DSAG-Jahreskongress 2023 Bremen: Christian Klein spricht zur SAP-Community
Sinngemäß meinte SAP-Chef Christian Klein bei seiner DSAG-Keynote, dass der ERP-Konzern trotz Cloud only seinen Bestandskunden eine offene Struktur anbieten will. Diese Offenheit aus SAP-Sicht soll durch die BTP (Business Technology Platform) erreicht werden. Klein versprach, dass bei den drei Hyperscalern, Microsoft, AWS und Google, die BTP customized wird, damit Hunderte Schnittstellen für End-to-End-Prozesse zur Verfügung stehen könnten.
Auf dem DSAG-Jahreskongress sah man an den Ständen der Partner zahlreiche Hinweise auf die BTP. Das Thema selbst scheint in der Community angekommen zu sein. Noch vollkommen offen ist jedoch die weitere Entwicklung: Wird BTP mit Steampunk die neue Serviceplattform für Modifikationen oder entsteht hier ein autonomes Framework für ein zukünftiges ERP nach S/4 Hana?

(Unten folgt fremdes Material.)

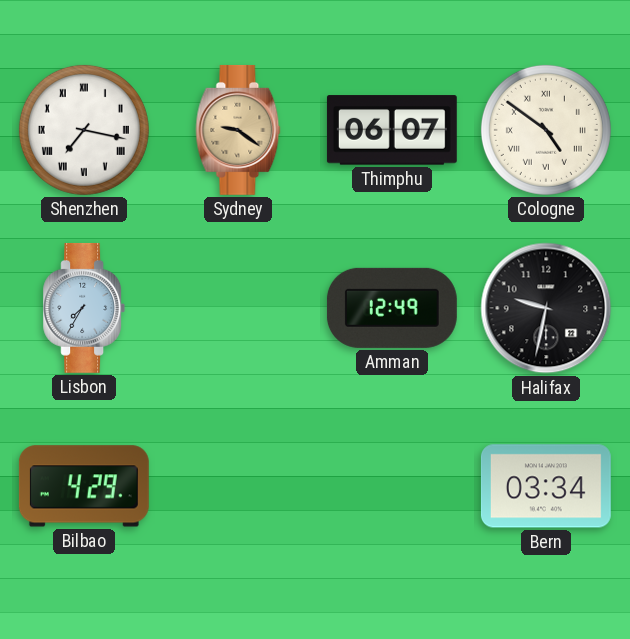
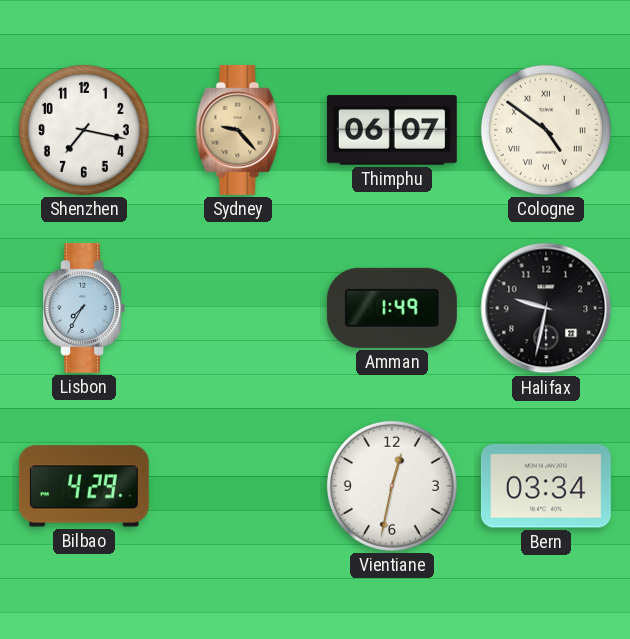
Shenzhen numerals: Roman -> Arabic
Sydney: 9:21 -> 9:23
Amman: 12:49 -> 1:49
Vientiane: none -> 12:32
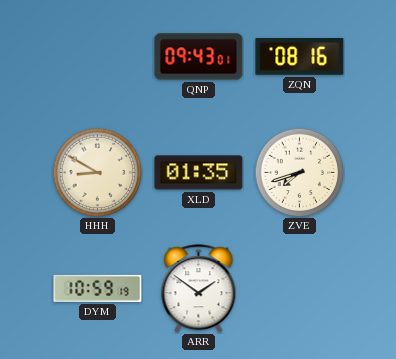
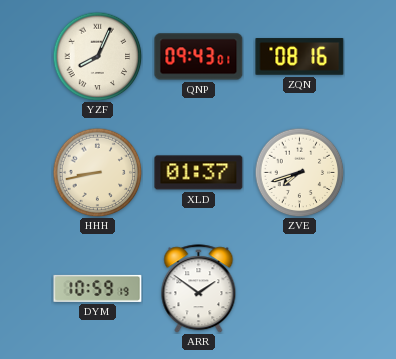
YZF: none -> 8:04
HHH: 8:50 -> 8:43
XLD: 01:35 -> 01:37
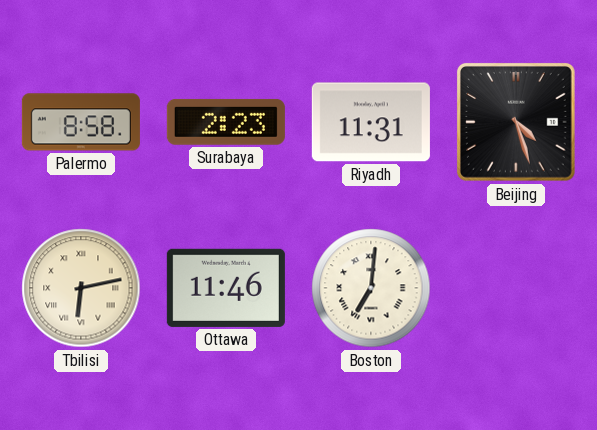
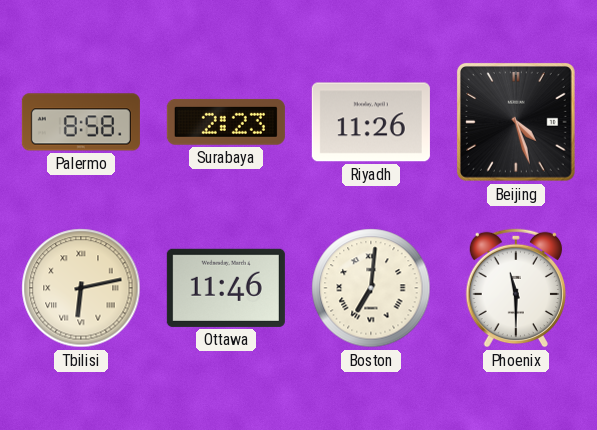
Riyadh: 11:31 -> 11:26
Phoenix: none -> 11:30
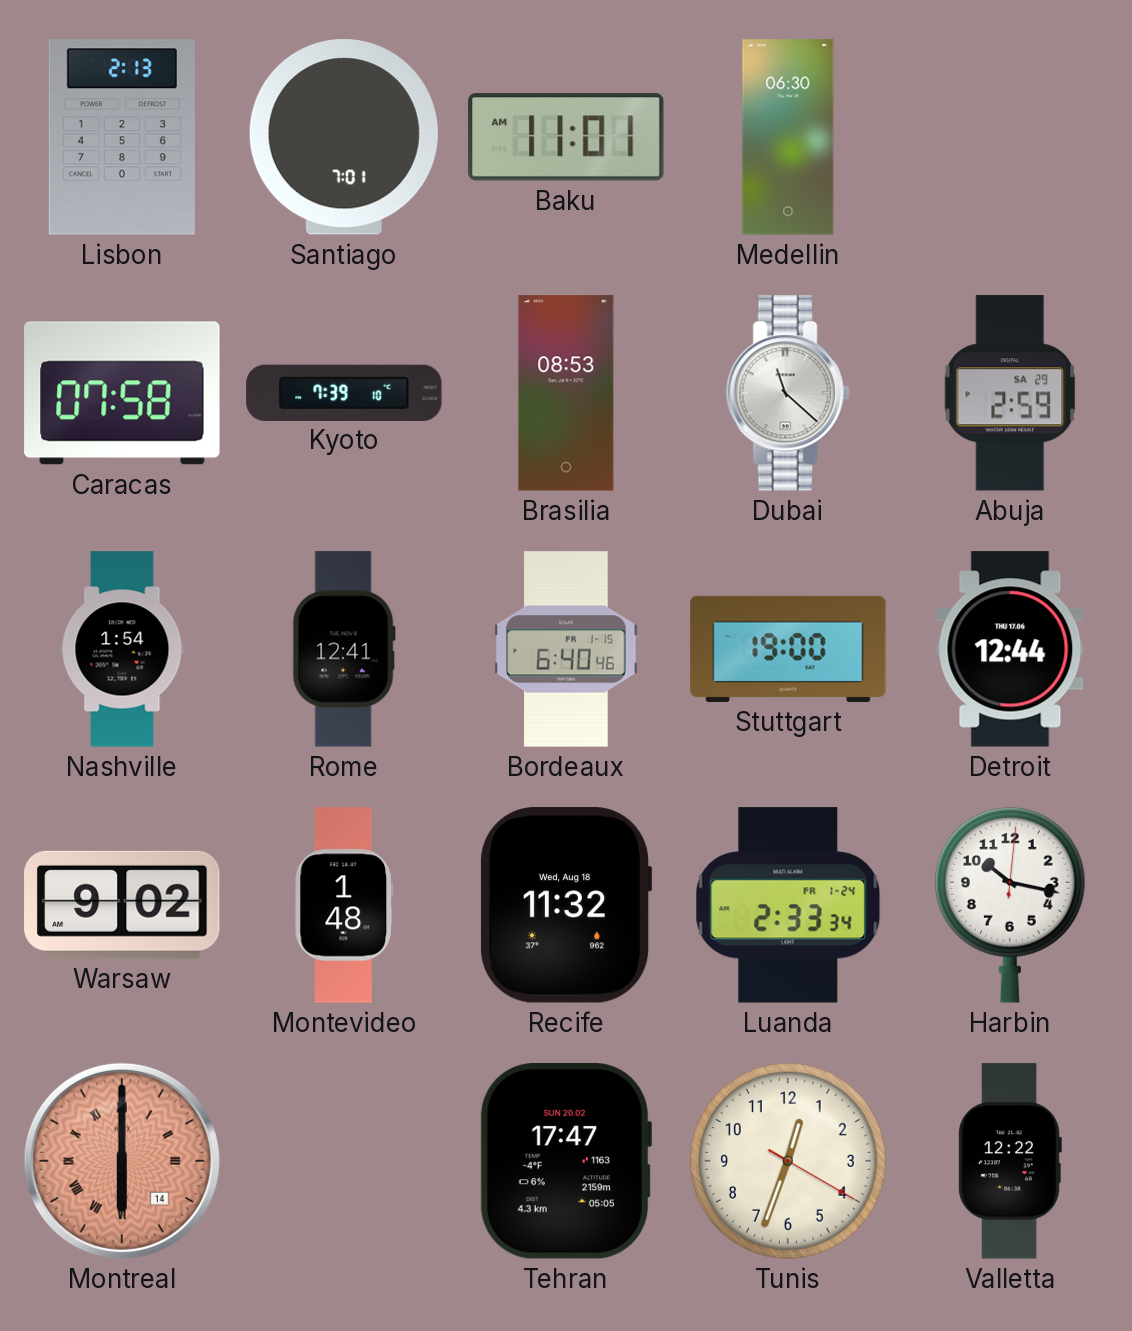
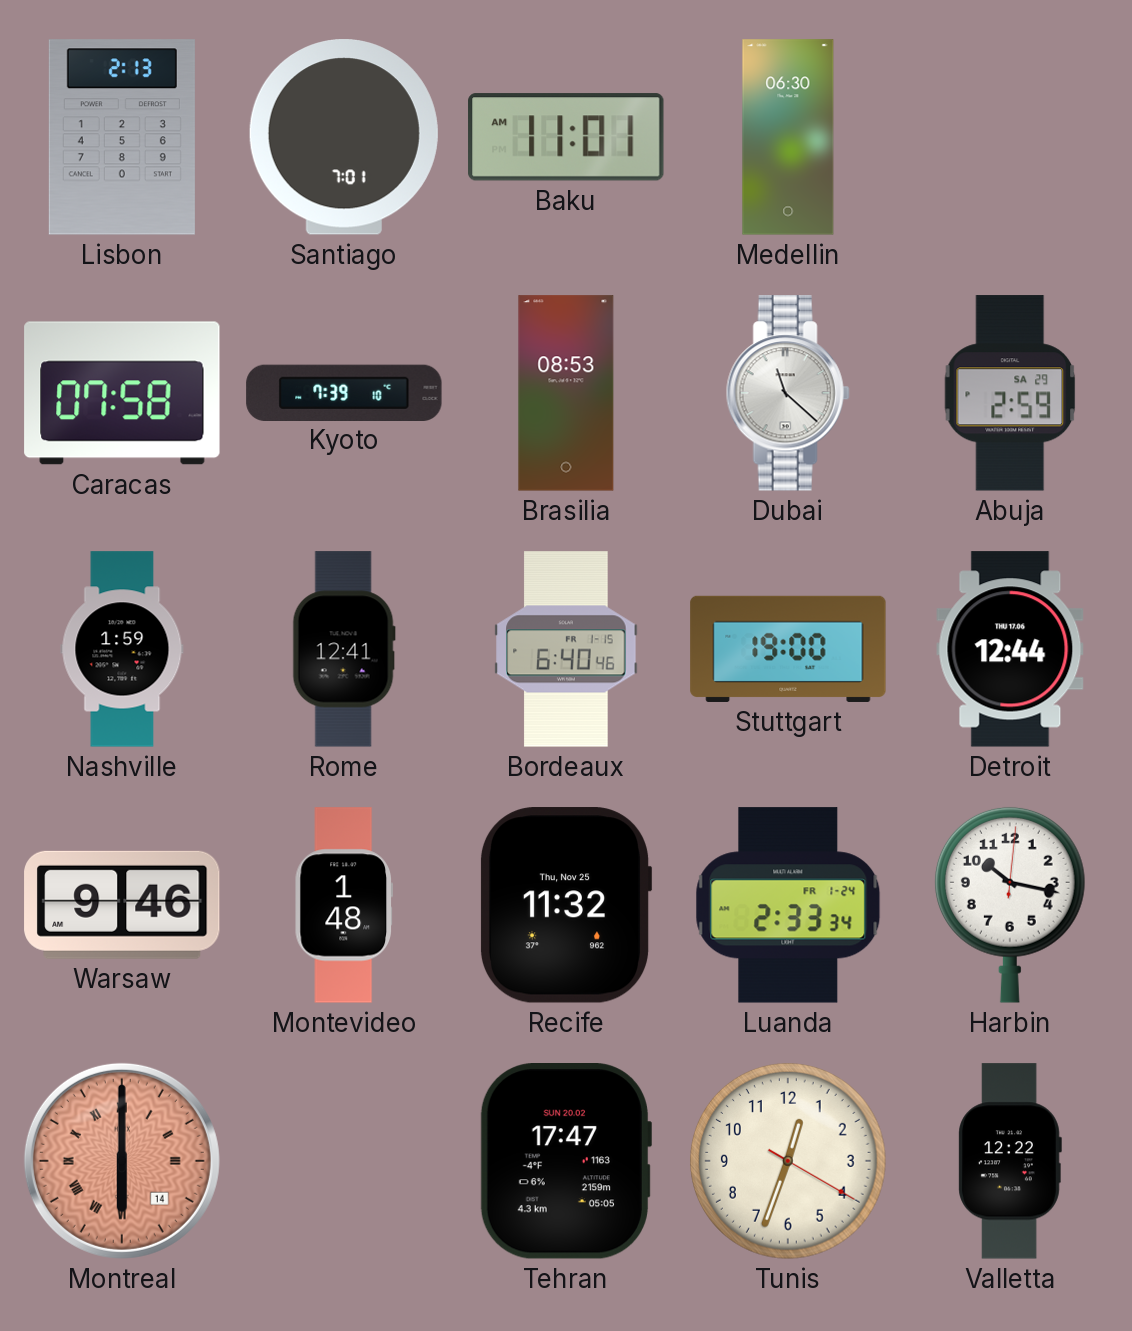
Nashville: 1:54 -> 1:59
Warsaw: 9:02 -> 9:46
Recife date: Wed, Aug 18 -> Thu, Nov 25
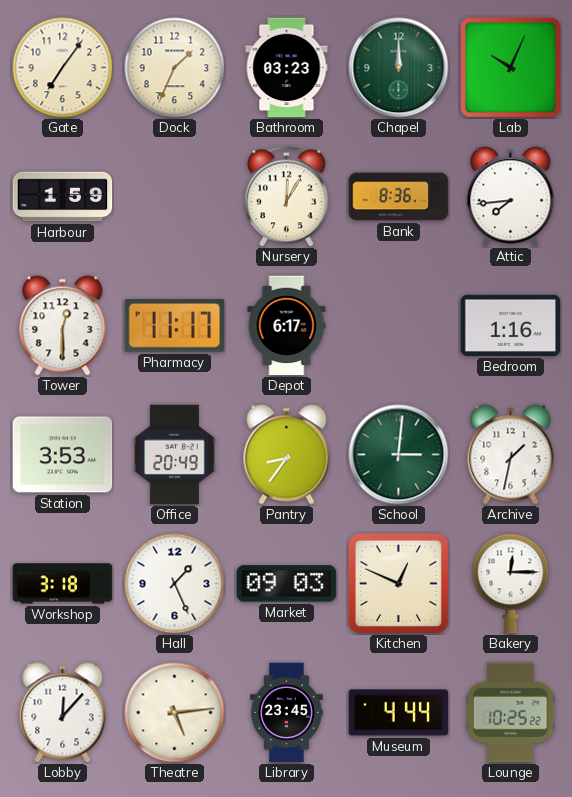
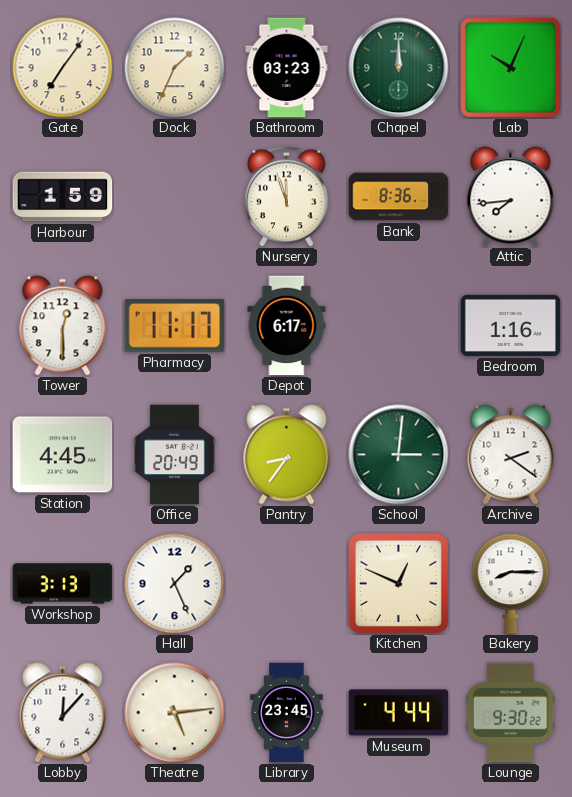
Nursery: 12:05 -> 11:57
Station: 3:53 -> 4:45
Archive: 1:32 -> 2:21
Workshop: 3:18 -> 3:13
Market: 09:03 -> none
Bakery: 12:15 -> 8:15
Lounge: 10:25 -> 9:30
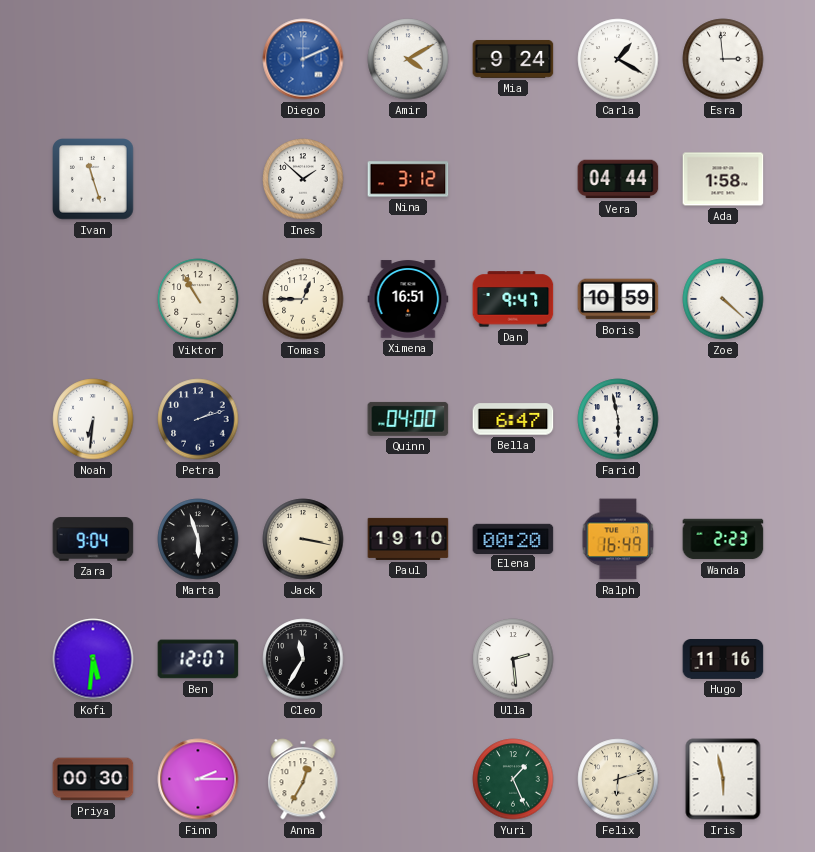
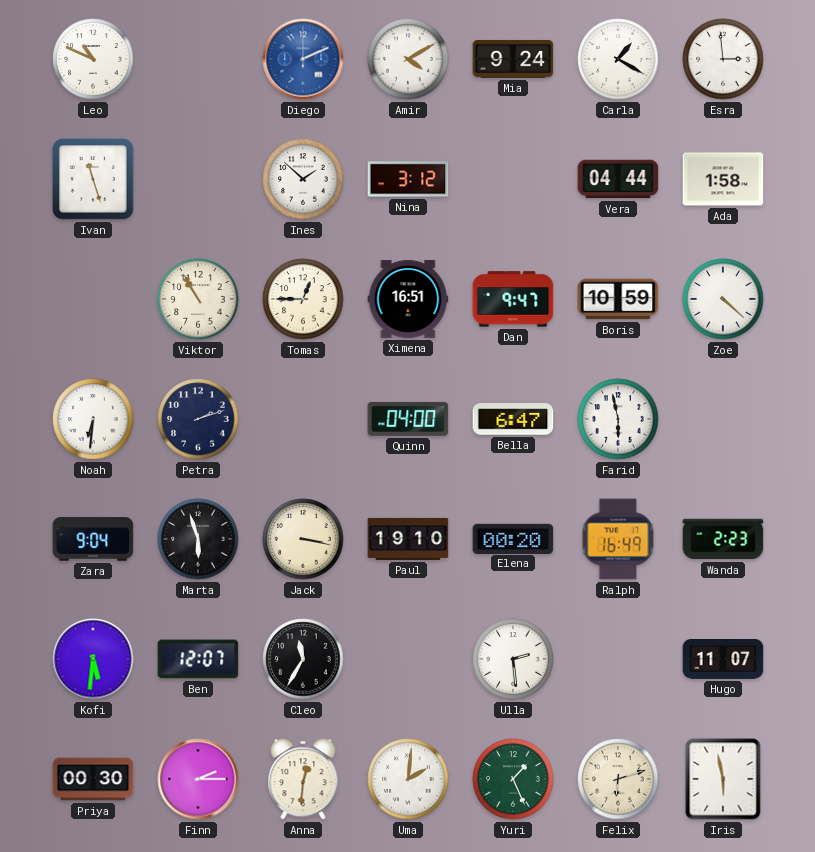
Leo: none -> 10:49
Hugo: 11:16 -> 11:07
Anna: 12:35 -> 12:31
Uma: none -> 2:01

Business Technology Platform
Wie bei vielen anderen SAP-Themen verabsäumte es Christian Klein in Bremen, eine genaue Standortbestimmung für BTP, Steampunk, generative KI und Green Leger anzubieten. Der Wille ist bei SAP vorhanden, den Bestandskunden die digitale Transformation zu ermöglichen. Dazu scheint aber mehr notwendig zu sein als gute Informatikprodukte. DSAG-Chef Jens Hungershausen berichtete in seiner Keynote, dass nur etwa 50 Prozent der Vereinsmitglieder der Meinung sind, bei der Digitalisierung mithalten zu können.
Die Gründe für die pessimistische Selbsteinschätzung der DSAG-Mitglieder nannte Hungershausen nicht. Vielleicht muss der Umstand berücksichtigt werden, dass noch immer 41 Prozent der Mitglieder auf einem On-prem-System sind. SAP will naturgemäß mit Rise und Grow die Bestandskunden in die Cloud bewegen, am besten natürlich in die Public Cloud. Und SAP setzt die Daumenschraube an, was Hungershausen kritisiert und dafür spontan viel Applaus bekam.
SAP will zukünftig Innovationen aus den Bereichen KI und Green Ledger nur noch über die Public Cloud ausliefern. Christian Klein versuchte in seiner DSAG-Keynote zumindest den KI-Teil zu rechtfertigen. KI, wie wir sie aktuell von ChatGPT kennen, funktioniert nur mit großen Datenmengen. Nicht unrichtig argumentierte Klein deshalb, dass generative KI auf einem On-prem-System wahrscheinlich keinen Mehrwert bringen wird. Aus Sicht eines Informatikers ist dieses Argument definitiv richtig. Ob das auch für Green Leger gilt, darf jedoch bezweifelt werden.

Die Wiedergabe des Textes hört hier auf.